Setting up a shared cache for Valohai workers

Most of your Valohai machine learning jobs have a set of input files that are downloaded from a cloud object storage like AWS S3, Azure Blob Storage, or GCP Cloud Storage. This data is downloaded on each of the virtual machines that are running your jobs.

  • By default each Valohai worker (virtual machine) will have its own cache where the downloaded data is stored.

  • When the machine is no longer used (after a configurable grace period) it gets scaled down, and with it the local cache gets removed.

  • The next time a machine gets scaled up it will download the input files to its own cache.

Valohai has the option to setup a shared network cache between several worker machines.

In this case the input data is stored on an NFS or SMB network mount from where the workers can fetch the data, instead of always redownloading the data from cloud storage.
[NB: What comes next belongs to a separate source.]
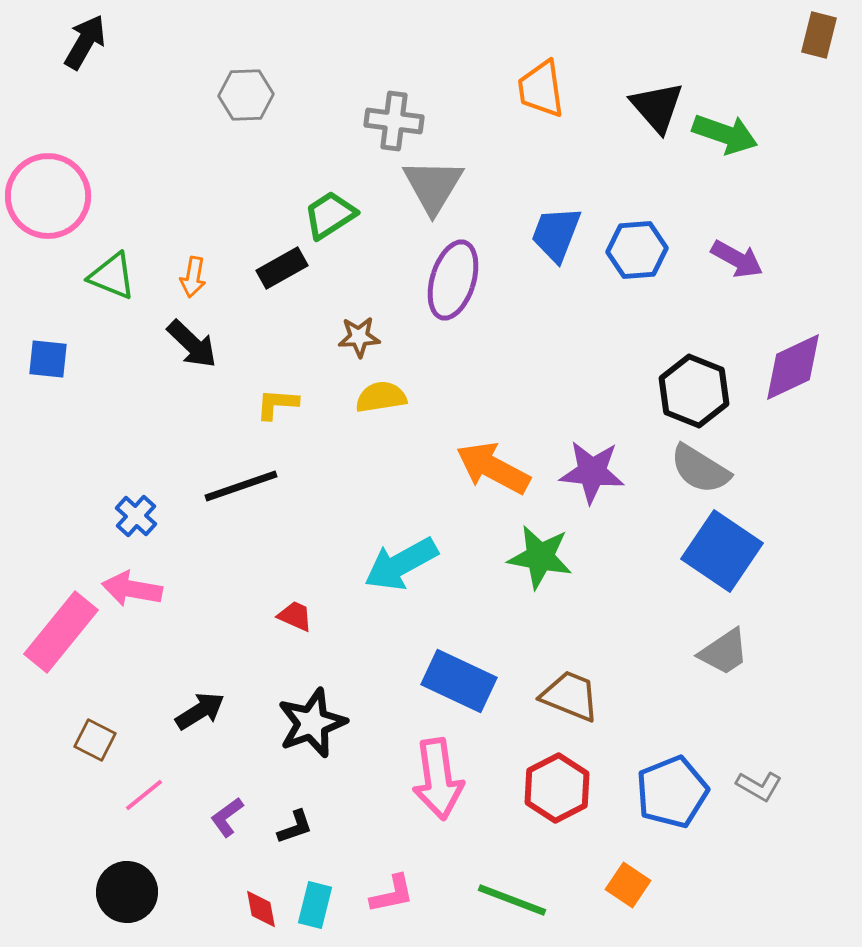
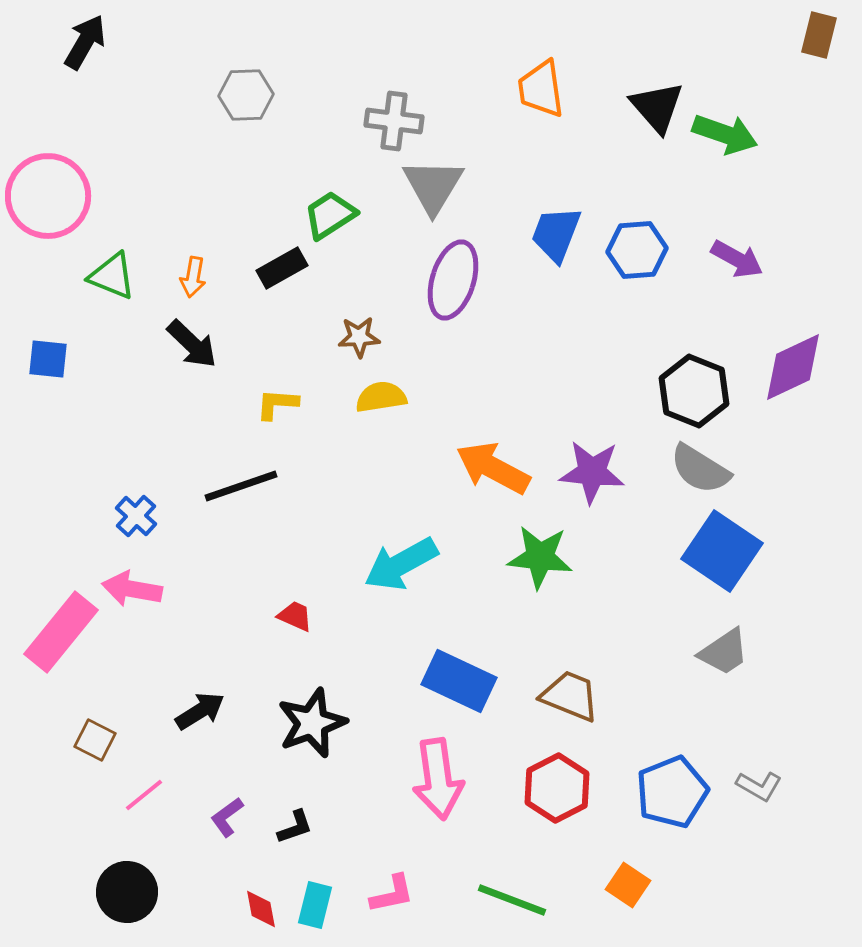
green star at (540, 557): rotated 4 degrees counterclockwise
This is for example useful when:

  • You have large datasets (50GB+) that you access often from different workers.

  • You’re running Valohai Tasks where you have multiple parallel (GPU) instances that download the same dataset from a cloud object storage.

  • You have TBs of data that takes a long time to download from your object storage.

Shared NFS cache with workers

Input URLs

Users will still provide Valohai inputs by providing the URL to the file in your cloud storage as they would with a standard on-worker cache. Valohai will take care authenticating with your object storage, downloading the dataset on the shared cache, and versioning that input file with the execution in the same way as in standard executions.

Setup a shared cache

You’ll need to configure your network mount (NFS or SMB) either in your cloud or on-premises.

The main thing to verify is that the workers can access the network mount.

After completing your network mount configuration you’ll need to send your Valohai contact the address of the network drive, so it can be configured with the relevant Valohai workers.

Configure a network file system

You can either use an existing one or create a new EFS.

Tip

You can either use an existing one or create a new GCP Fileshare.

Tip

  • Create your Filestore in the same VPC where all Valohai resources are in.

  • Make sure grant access to all clients on the VPC network

Send details to Valohai

To update your worker configuration you’ll need to send the following information to your Valohai contact:

  • The address of the NFS drive and the name:

    • AWS Example: fs-1234aa12.efs.eu-west-1.amazonaws.com:/

    • GCP Example: 10.123.12.123:/my_valohai_cache

  • List of environment you want to configure to use the shared NFS cache

    • You can either choose specific environment, or configure all of your environments to use the shared cache

    • Optional: Each environment can be configured to copy data from the NFS on the virtual machine before starting a job. By default it will not copy the data to a local directory but directly access it from NFS.